Monday, May 5, 2008

Television For Dummies

This Graphic Is NOT Photoshoped...And That Is A Goddamned Shame.

It was around twenty-four years ago when I found I could no longer read “Ebony” magazine. This was not a small change in my African American life as cold-turkeying so ubiquitous a cultural signifier as “Ebony” was not something I did lightly. Every barber shop I patronized, every doctor's office I waited in, and relative's home I found myself sitting before a coffee table at had a small stack of “Black America's 'Life' Magazine” sitting there asking to be read.

What did it for me? It was a half-assed music review published in their “arts and culture” section. The subject? A Duke Ellington compilation wherein the “author” exposed himself as a sad. blithering idiot. The piece in its dealing with Ellington tried to seem oh-so-Jazz-literate with anecdotal mentions of other Jazzmenof note, and the name of the legendary Charles Mingus was tossed into the review. I say tossed in because it was as if it was a funky undergarment tossed from across a room into a hamper-full of soiled clothes. Mingus...was described in the piece...as a giant of the trombone. A giant of the Goddamned trombone? Jazz' inarguable master of the bass gets twisted as a trombone wizard! I thought I was hallucinating. How in the holy hell could America's pre-eminent Black magazine get a fact like that wrong?

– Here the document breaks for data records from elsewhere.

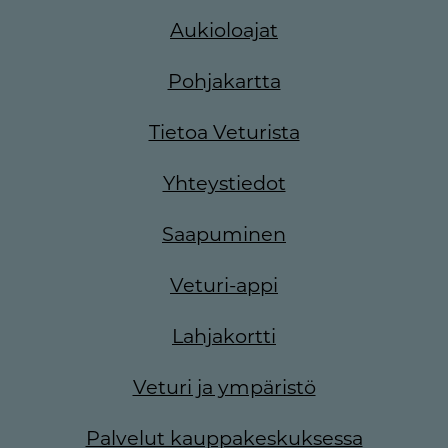
Aukioloajat
Pohjakartta
Tietoa Veturista
Yhteystiedot
Saapuminen
Veturi-appi
Lahjakortti
Veturi ja ympäristö
Palvelut kauppakeskuksessa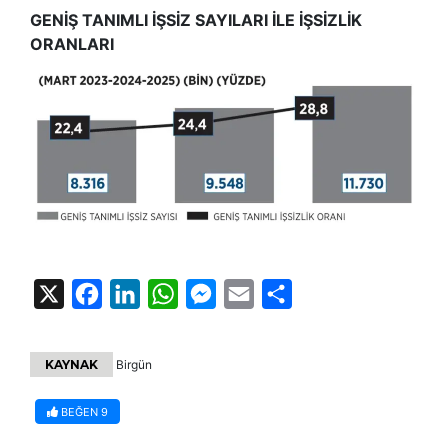
GENİŞ TANIMLI İŞSİZ SAYILARI İLE İŞSİZLİK
ORANLARI
X
Facebook
LinkedIn
WhatsApp
Messenger
Email
Share
KAYNAK
Birgün
BEĞEN
9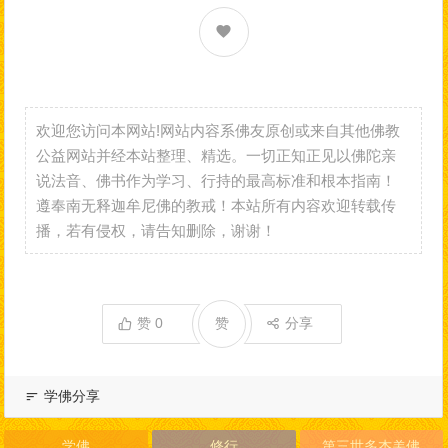
欢迎您访问本网站!网站内容系佛友原创或来自其他佛教
公益网站并经本站整理、精选。一切正知正见以佛陀亲
说法音、佛书作为学习、行持的最高标准和根本指南！
遵奉南无释迦牟尼佛的教戒！本站所有内容欢迎转载传
播，若有侵权，请告知删除，谢谢！
赞
0
赞
分享
学佛分享
学佛
修行
第三世多杰羌佛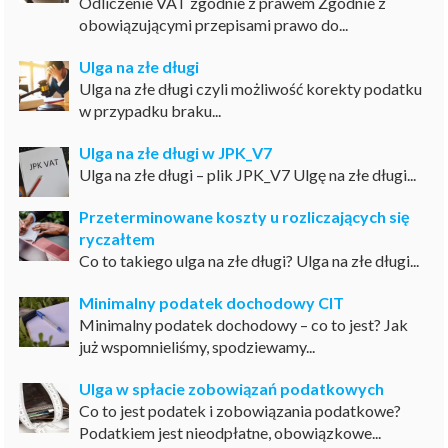
Odliczenie VAT zgodnie z prawem Zgodnie z
obowiązującymi przepisami prawo do...
Ulga na złe długi
Ulga na złe długi czyli możliwość korekty podatku
w przypadku braku...
Ulga na złe długi w JPK_V7
Ulga na złe długi – plik JPK_V7 Ulgę na złe długi...
Przeterminowane koszty u rozliczających się
ryczałtem
Co to takiego ulga na złe długi? Ulga na złe długi...
Minimalny podatek dochodowy CIT
Minimalny podatek dochodowy – co to jest? Jak
już wspomnieliśmy, spodziewamy...
Ulga w spłacie zobowiązań podatkowych
Co to jest podatek i zobowiązania podatkowe?
Podatkiem jest nieodpłatne, obowiązkowe...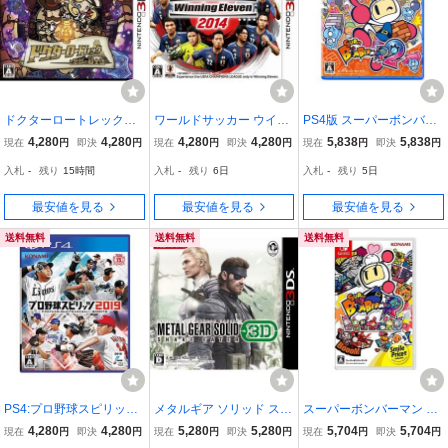
ドクターロートレックと
ワールドサッカー ウイニ
PS4版 スーパーボンバー
忘却の騎士団 - 3DS
ングイレブン 2014 - 3DS
マン R ２
4,280
4,280
4,280
4,280
5,838
5,838
現在
円
即決
円
現在
円
即決
円
現在
円
即決
円
入札
-
残り
15時間
入札
-
残り
6日
入札
-
残り
5日
最安値を見る
最安値を見る
最安値を見る
送料無料
送料無料
送料無料
PS4:プロ野球スピリッツ
メタルギア ソリッド スネ
スーパーボンバーマン R
2019
ークイーター 3D - 3DS
スマイル プライス コレク
4,280
4,280
5,280
5,280
5,704
5,704
現在
円
即決
円
現在
円
即決
円
現在
円
即決
円
ション - Switch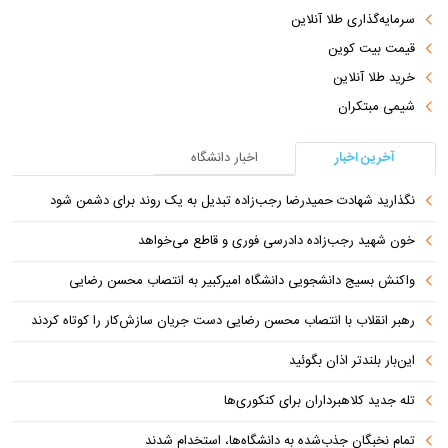
سرمایه‌گذاری طلا آنلاین
قیمت بیت کوین
خرید طلا آنلاین
شیمی مبتکران
آخرین اخبار
اخبار دانشگاه
نگذارید شهادت حمیدرضا رجب‌زاده تبدیل به یک روند برای دشمن شود
خون شهید رجب‌زاده دادرسی فوری و قاطع می‌خواهد
واکنش بسیج دانشجویی دانشگاه امیرکبیر به انتصاب محسن رضایی
رهبر انقلاب با انتصاب محسن رضایی دست جریان سازش‌کار را کوتاه کردند
این‌بار بلندتر اذان بگوئید
تله جدید کلاهبرداران برای کنکوری‌ها
تمام نخبگان جذب‌شده به دانشگاه‌ها، استخدام شدند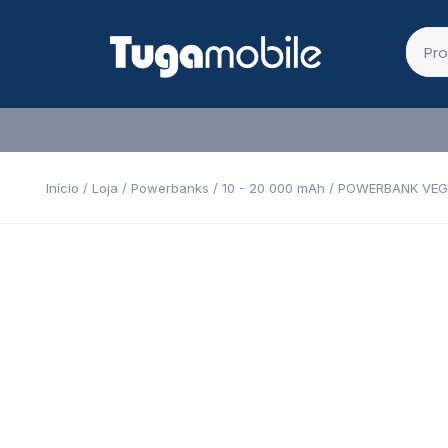
Início
/
Loja
/
Powerbanks
/
10 - 20 000 mAh
/ POWERBANK VEGE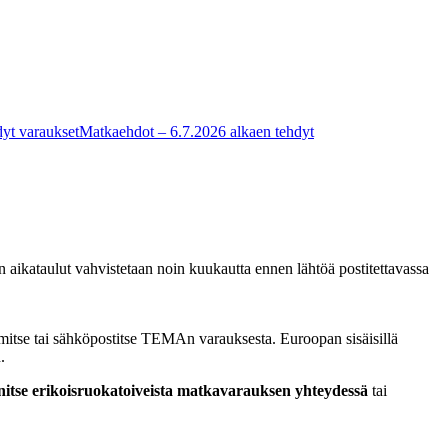
yt varaukset
Matkaehdot – 6.7.2026 alkaen tehdyt
en aikataulut vahvistetaan noin kuukautta ennen lähtöä postitettavassa
limitse tai sähköpostitse TEMAn varauksesta. Euroopan sisäisillä
.
itse erikoisruokatoiveista matkavarauksen yhteydessä
tai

Imagine Rolling Stone screwing up and dubbing Led Zepellin's Jimmy Page in an article as Rock's “giant of the accordion”, or The Who's Keith Moon as a “cowbell colossus” (No one needs that much cowbell...). You'd ultimately lose faith in any journal that would make so grievous, and so cyanotically stupid an error. I stopped reading Ebony right after they let the Mingus gaffe get through. If I couldn't trust them on basic history, I damn sure couldn't trust them on anything else—be the something as trifling as the veracity of their “Top 25 Bachelorettes” credentials, or whether Freddie Jackson's 1.1 million dollar rec room had a rear-projection or a plasma screen TV in it—much less anything of historical import. They had jumped the shark—badly—and landed square in Jabberjaw's mouth with that careless piece of “journalism”. I never looked back.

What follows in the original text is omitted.